После ужина, убрав за собой со стола. Андрей не торопясь мыл посуду, стараясь быть на ногах как минимум минут пятнадцать, чтобы не располнеть, потом проходил в зал, включал болгарский торшер и, усаживаясь в кресло, брался за газеты. Времени на них обычно уходило немного и, быстренько пробежав глазами основные новости, Андрей перебирался на свое любимое место — на диван, чтобы почитать очередную книжную новинку. Иногда, посмотрев на телевизор, вспоминал про футбол и звал дочь.
— Светланк, включи телек. Футбол начался.

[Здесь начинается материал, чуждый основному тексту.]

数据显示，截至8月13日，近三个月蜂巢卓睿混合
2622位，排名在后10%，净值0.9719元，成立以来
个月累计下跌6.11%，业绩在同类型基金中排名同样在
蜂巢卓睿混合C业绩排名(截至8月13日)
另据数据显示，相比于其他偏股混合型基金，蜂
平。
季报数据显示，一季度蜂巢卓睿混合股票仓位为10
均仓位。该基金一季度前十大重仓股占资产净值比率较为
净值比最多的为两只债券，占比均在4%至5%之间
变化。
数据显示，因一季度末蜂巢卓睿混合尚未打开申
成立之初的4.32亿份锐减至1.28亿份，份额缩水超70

Позабыв о недавней обиде на отца, дочь стремглав влетала в зал, спрашивая:
— На какой программе футбол, пап?
— На второй.
Когда на экране начинало сочно зеленеть футбольное поле, дочь снова уходила к себе, а Андрей думал: все-таки это очень хорошо, когда есть к кому обратиться с простой человеческой просьбой. Ну хоть, например, включить телевизор. Через некоторое время он задремывал. Но в последнее время, что немало удивляло Светланку, время от времени заглядывавшую проверить, не уснул ли отец, она редко заставала его спящим. Подперев и обхватив лицо ладонями, Андрей только силился наблюдать за происходящим на экране, а думы его были далеко не о футболе. Вроде вот только что, на работе, в нем в очередной раз утвердилось решение уехать, а дома от этого решения не оставалось и следа. И Андрей со смешанным чувством досады и облегчения думал о том, что не только никуда не уедет, но и не сдвинется ни на шаг со своего любимого места. И ничего тут не поделаешь: ему нравилось дома. В квартире, в обстановке, на приобретение которой они с Анной потратили немало средств и потребовались годы, теперь он видел своего главного врага. «Неужели, — негодовал он, сердито осматриваясь вокруг, — эта стенка, за которой охотились три года, книги, цветной телевизор, купленный еще в кредит, люстра из хрусталя, палас, напоминающий газон из западного фильма, диван — самое удобное место для отдыха, — неужели все это важнее, чем то, что меня ожидает за тысячу километров?» Вряд ли, говорил он себе. И в то же время внутренний голос ему подсказывал, что и эта окружающая его обстановка — фактор, и еще какой! Так просто от него не отмахнешься. И все-таки это не главное. Без всех этих, хотя и необходимых, престижных атрибутов, он понимал, прожить можно. Тогда в чем же дело? Бери расчет, объясняйся с женой, проси прощения у своей кровинушки — дочери — за то, что ты оказался плохим отцом, и лети как на крыльях к Полине. Двоих Лопатьевых, давно твоих, теперь, как ненужных, бросай — и мчись туда, где пока еще нет для тебя такого любимого места отдыха, как этот диван, нет такой шикарной стенки с книгами, необходимыми тебе для работы и жизни. Но разве это главное! Разве без этого нельзя прожить? Можно, конечно, можно. Но, видимо, есть что-то и более важное.